Khandelwal, P.; Young, S.; Xi Ngo, N.; Yushkevich, P. A.; van der Kouwe, A.; Haynes, R. L.; Kinney, H. C.; Zollei, L.

2026-05-09 neuroscience
10.64898/2026.05.07.722301 bioRxiv
Show abstract

High-resolution postmortem (ex vivo) magnetic resonance imaging enables detailed examination of brain anatomy at spatial scales not achievable in vivo and provides a unique opportunity to link morphometric measurements with the underlying pathology. Despite these advantages, robust computational tools for automated anatomical segmentation and cortical surface reconstruction remain limited, particularly in postmortem infant brains.
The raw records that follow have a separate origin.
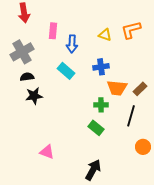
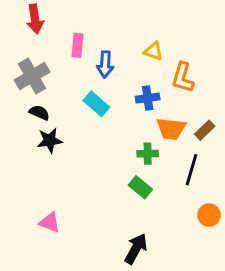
orange L-shape: (131, 30) -> (183, 78), moved, turned -60
black semicircle: (27, 77) -> (39, 113), turned 32
pink triangle: (47, 152) -> (50, 222), moved

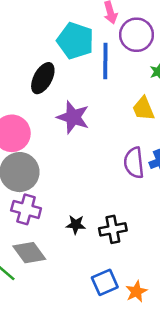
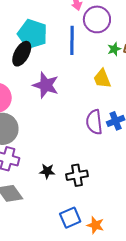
cyan pentagon: (75, 41) -> (32, 34), moved
orange star: (136, 292) -> (95, 225), turned -30

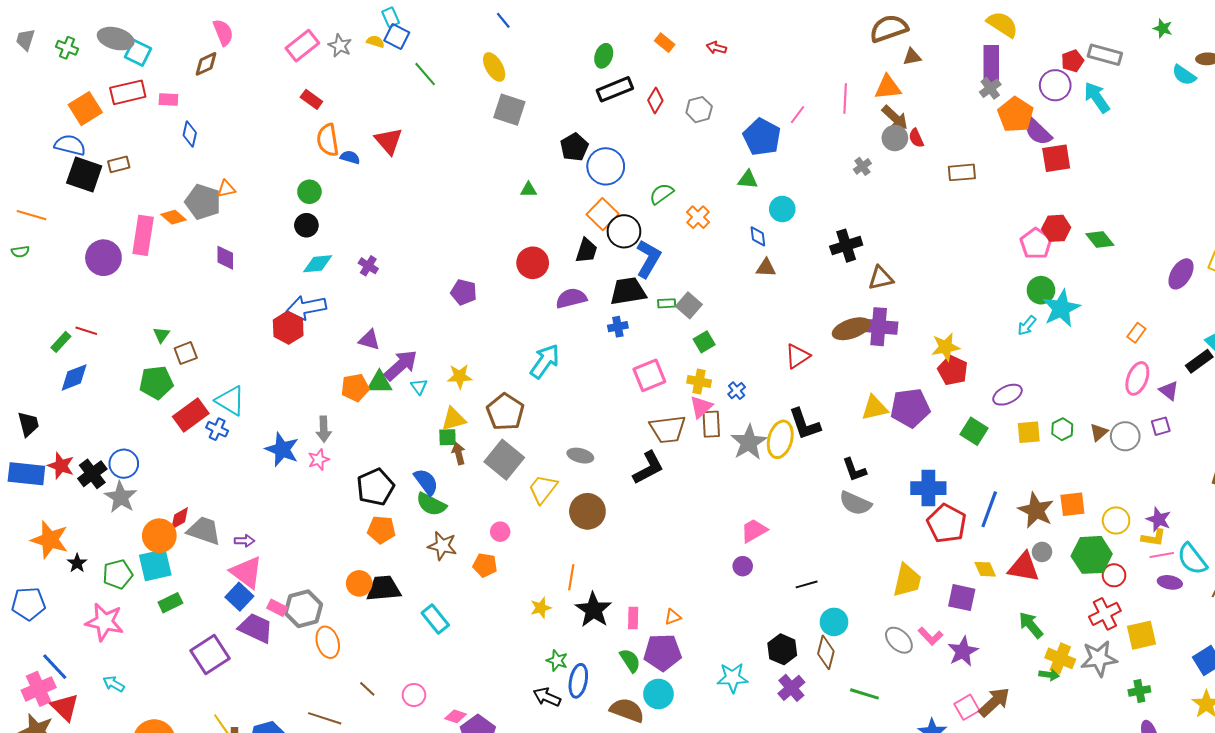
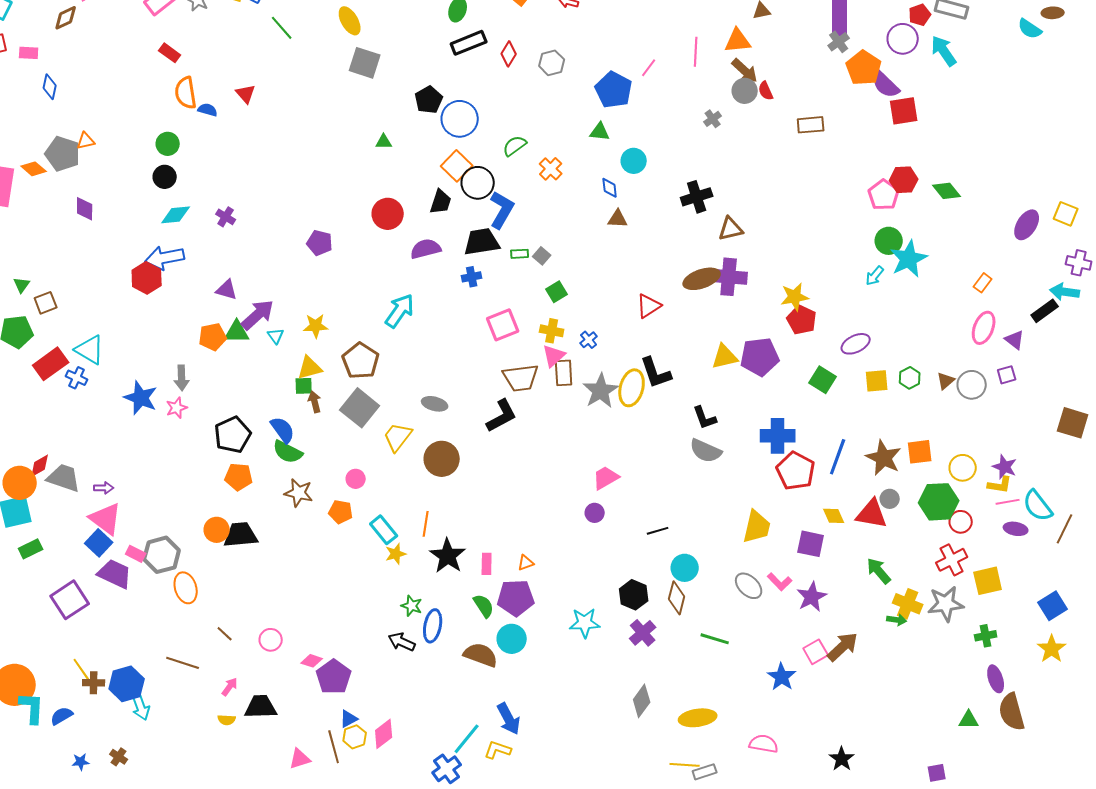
red triangle: (389, 141) -> (246, 94), size x0.7
gray square: (689, 305) -> (542, 256), size x0.7
cyan rectangle: (435, 619) -> (384, 530), moved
Incomplete myelination, thinner cortical ribbons, small-scale neuroanatomy, as well as an evolving tissue contrast combined with fixation-induced signal alterations and variability in postmortem preparation make standard neuroimaging pipelines unusable for postmortem infant MRI. In this work, we introduce a one-of-its-kind multi-modal high-resolution postmortem infant MRI dataset and a unified computational framework that combines deep learning-based volumetric segmentation with surface-based cortical reconstruction and anatomical parcellation in native subject space resolution. To address the pronounced domain shift inherent to postmortem MRI, we develop a postmortem-specific synthetic data generation engine (PostSynth) that explicitly models fixation-driven postmortem imaging characteristics. In particular, we incorporate postmortem-specific altered gray-white matter contrast, laminar cortical intensity heterogeneity, specimen-specific bias fields, and background signal characteristics associated with immersion media: phenomena not typically observed in in vivo data or captured by generic contrast-agnostic synthesis methods. We benchmark our framework against a set of widely used contrast-agnostic and foundational brain segmentation models, demonstrating improved anatomical consistency and segmentation performance in high-resolution postmortem infant data. The code is publicly available as part of the purple-mri package.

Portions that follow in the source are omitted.